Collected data
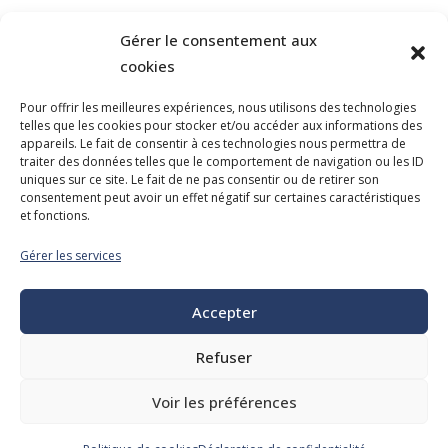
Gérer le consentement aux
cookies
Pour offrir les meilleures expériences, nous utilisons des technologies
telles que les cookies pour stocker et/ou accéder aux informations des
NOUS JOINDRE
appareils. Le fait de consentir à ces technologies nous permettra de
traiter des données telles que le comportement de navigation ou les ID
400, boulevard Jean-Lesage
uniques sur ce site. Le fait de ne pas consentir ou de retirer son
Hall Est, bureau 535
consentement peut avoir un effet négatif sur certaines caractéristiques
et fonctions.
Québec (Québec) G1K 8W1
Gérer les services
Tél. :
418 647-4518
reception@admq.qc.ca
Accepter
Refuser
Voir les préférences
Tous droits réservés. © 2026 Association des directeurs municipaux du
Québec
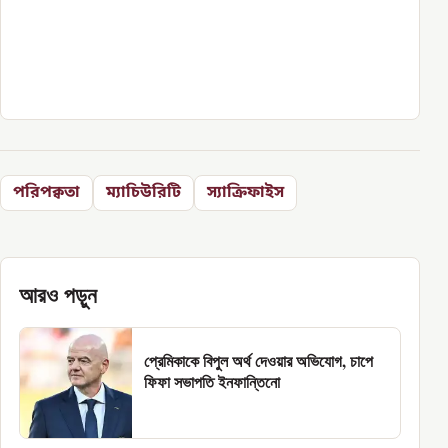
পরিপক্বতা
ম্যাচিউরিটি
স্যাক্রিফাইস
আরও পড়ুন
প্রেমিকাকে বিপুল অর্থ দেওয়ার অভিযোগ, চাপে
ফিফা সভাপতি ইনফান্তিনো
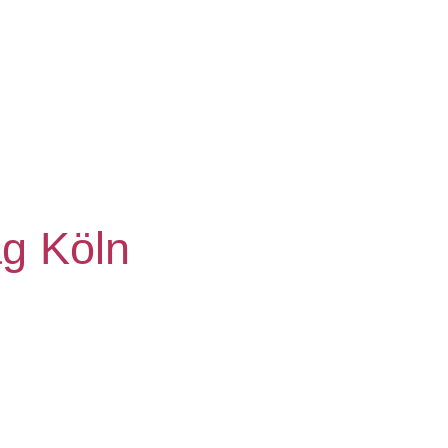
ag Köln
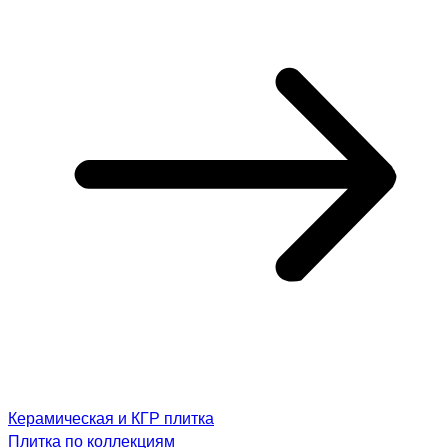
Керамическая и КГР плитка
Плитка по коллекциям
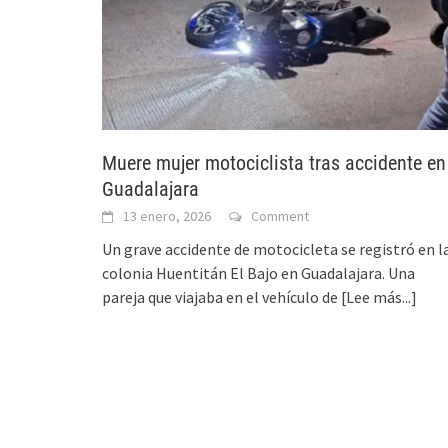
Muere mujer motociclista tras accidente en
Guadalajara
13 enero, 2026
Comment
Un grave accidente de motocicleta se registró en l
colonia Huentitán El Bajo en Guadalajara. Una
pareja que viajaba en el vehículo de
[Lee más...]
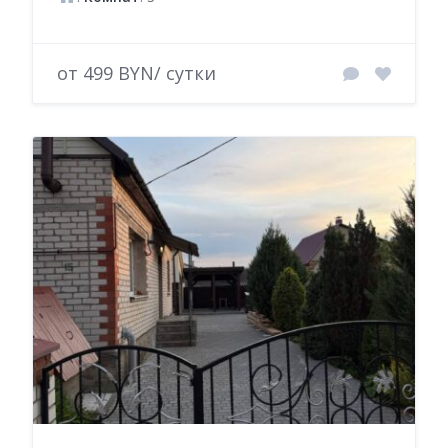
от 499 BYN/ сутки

Problem to work on: In the answer, the lines from the one containing "Hall Est, bureau 535" to the end of the records above must be written out exactly, both ends included; the pictures must not appear.

Finished task:
Hall Est, bureau 535
consentement peut avoir un effet négatif sur certaines caractéristiques
et fonctions.
Québec (Québec) G1K 8W1
Gérer les services
Tél. :
418 647-4518
reception@admq.qc.ca
Accepter
Refuser
Voir les préférences
Tous droits réservés. © 2026 Association des directeurs municipaux du
Québec
পরিপক্বতা
ম্যাচিউরিটি
স্যাক্রিফাইস
আরও পড়ুন
প্রেমিকাকে বিপুল অর্থ দেওয়ার অভিযোগ, চাপে
ফিফা সভাপতি ইনফান্তিনো
ag Köln
Керамическая и КГР плитка
Плитка по коллекциям
Muere mujer motociclista tras accidente en
Guadalajara
13 enero, 2026
Comment
Un grave accidente de motocicleta se registró en l
colonia Huentitán El Bajo en Guadalajara. Una
pareja que viajaba en el vehículo de
[Lee más...]
от 499 BYN/ сутки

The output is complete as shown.